[Foundation-l] Re: Copyright complaints
Robert Scott Horning
robert_horning at netzero.net
Sun Feb 12 17:26:23 UTC 2006
Ray Saintonge wrote:
> Kim Bruning wrote:
>
>> On Sat, Feb 11, 2006 at 12:12:53PM -0800, Michael Snow wrote:
>>
>>> For copyright infringements where we have an actual complaint by an
>>> affected party, (...)
>>>
>>
>> The problem is where there is no such complaint as yet, or where
>> people incorrectly claim "fair use" in an attempt to escape
>> deletion.
>
> It presumes bad faith to say that they claim fair use to escape deletion.
>
> Presuming good faith would put a motivation to improve the article first.
>
> How do you distinguish between a "correct" and an "incorrect" fair use
> claim.
>
> Ec
>
You have to use both context and quantity of usage for justification.
Clearly it is better to obtain permission than to simply claim
fair-use, and the bigger issue is really just fair use images.

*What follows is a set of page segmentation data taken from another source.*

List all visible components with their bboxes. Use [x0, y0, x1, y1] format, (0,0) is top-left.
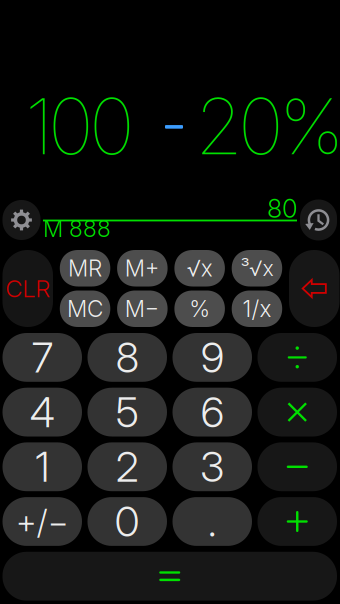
staticText: 2 [116, 442, 139, 492]
staticText: 1 [35, 442, 49, 492]
staticText: 9 [201, 332, 224, 382]
button[interactable]: 8 [88, 333, 167, 382]
button[interactable]: MR [60, 250, 110, 286]
button[interactable]: √x [174, 250, 225, 286]
staticText: 5 [116, 387, 139, 437]
button[interactable]: Multiply [258, 388, 337, 436]
staticText: MC [67, 295, 103, 322]
button[interactable]: 9 [172, 333, 252, 382]
staticText: 1/x [242, 295, 271, 322]
staticText: 6 [201, 387, 224, 437]
button[interactable]: CLR [2, 250, 53, 327]
button[interactable]: 1 [2, 442, 82, 491]
button[interactable]: MC [60, 290, 110, 327]
staticText: M− [125, 295, 160, 322]
staticText: MR [68, 254, 102, 282]
button[interactable]: +/− [2, 497, 82, 546]
button[interactable]: 6 [172, 388, 252, 436]
staticText: 7 [32, 332, 53, 382]
staticText: 3 [200, 442, 224, 492]
button[interactable]: Settings [2, 200, 40, 240]
button[interactable]: Add [258, 497, 337, 546]
button[interactable]: 5 [88, 388, 167, 436]
button[interactable]: % [174, 290, 225, 327]
button[interactable]: 3 [172, 442, 252, 491]
button[interactable]: ³√x [232, 250, 282, 286]
button[interactable]: Divide [258, 333, 337, 382]
button[interactable]: M− [117, 290, 168, 327]
button[interactable]: . [172, 497, 252, 546]
button[interactable]: 4 [2, 388, 82, 436]
button[interactable]: 2 [88, 442, 167, 491]
staticText: CLR [5, 274, 50, 303]
staticText: 8 [116, 332, 139, 382]
staticText: 20% [195, 79, 340, 173]
staticText: 80 [267, 193, 297, 224]
button[interactable]: 0 [88, 497, 167, 546]
staticText: % [189, 295, 210, 322]
staticText: +/− [16, 501, 69, 542]
button[interactable]: Backspace [289, 250, 340, 327]
button[interactable]: M+ [117, 250, 168, 286]
staticText: 4 [30, 387, 55, 437]
staticText: M+ [125, 254, 160, 282]
button[interactable]: 1/x [232, 290, 282, 327]
button[interactable]: Equals [2, 552, 337, 601]
button[interactable]: History [300, 200, 337, 240]
staticText: √x [187, 254, 213, 282]
staticText: 0 [115, 496, 140, 546]
button[interactable]: 7 [2, 333, 82, 382]
staticText: . [208, 496, 217, 546]
staticText: M 888 [43, 215, 111, 242]
staticText: ³√x [240, 255, 273, 281]
button[interactable]: Subtract [258, 442, 337, 491]
staticText: 100 [25, 79, 135, 173]
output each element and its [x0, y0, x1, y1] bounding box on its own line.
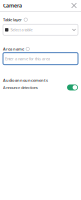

Fair-use
text can be distinguished mainly as a short quote or merely used in
reference, and the bulk of a page can't be fair-use from a single
source. For both text and images courts do use how the content is
competing against the original product (book, magazine, newspaper), with
distribution formats that differ widely to be given a larger degree of
lattitude. Reproducing a newspaper article in a book has been found to
be legal by some courts, for instance. I wouldn't rely on that as
ironclad protection, however, and it is a very grey area I would
recommend that we stay away from on Wikimedia projects.
As general project policy regarding fair use, I think it is best to not
just stay strictly within the law, but steer clear of legal grey areas
where possible that could still get our projects in trouble. With the
extra trouble of trying to even find what might be fair-use, I
completely understand projects like Commons that simply don't even want
to allow it at all. Wikibooks doesn't even have a fair use policy yet,
but this is perhaps something we need to consider on that project.
Obviously Wikipedia opened a can of worms to even allow fair use at all.